Harvard Business Review, June 2011, Brown, Bruce & Anthony, Scott, pgs. 66-72
In the early 2000s only 15% of P&G’s innovations were meeting their revenue and profit targets. After P&G built organizational structures to systematize innovation, that figure is 50%. Chairman, President, and CEO, Bob McDonald explains, “People will innovate for financial gain or for competitive advantage, but this can be self-limiting. There needs to be an emotional component as well-a source of inspiration that motivates people.”
P&G began hosting a 2 day workshop that adopted Clayton Christensen’s disruptive-innovation theory. The workshop helped launch new product ideas and how to build on existing ones.

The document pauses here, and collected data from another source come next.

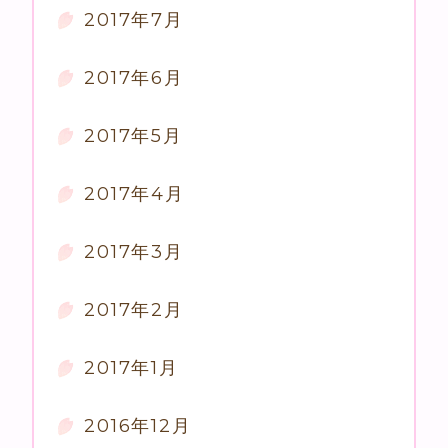
2017年7月
2017年6月
2017年5月
2017年4月
2017年3月
2017年2月
2017年1月
2016年12月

From there, P&G formed a “new growth factory”. The purpose is to strengthen it’s core business and innovate new strategies and products.
The results? Look at Tide-In 2000, Tide had been in existence for 50 years and while still dominant, it’s revenues were not enough to support P&G’s needs. Through the new growth factory, it launched Tide Acti-Lift, Tide Stain Release, and Tide Naturals (created for Indian consumers). Within one year, Tide had 26 new patents.
Tide’s revenues have nearly doubled, from $12 billion to almost $24 billion. P&G shares numerous lessons, from which we can all learn something, but here are just a few:
- Branding: P&G communicates their innovation approaches to both internal and external stakeholders
- Make sure you have the right people doing the right work: In the past, their innovation team members had other, full time job responsibilities. They were not always “going the extra mile” since they were pulled in other directions. P&G realized their innovators must be fully invested, and completely focused. They made changes and hired full time innovation team members. These are the types of people that “go to bed thinking about new innovations”.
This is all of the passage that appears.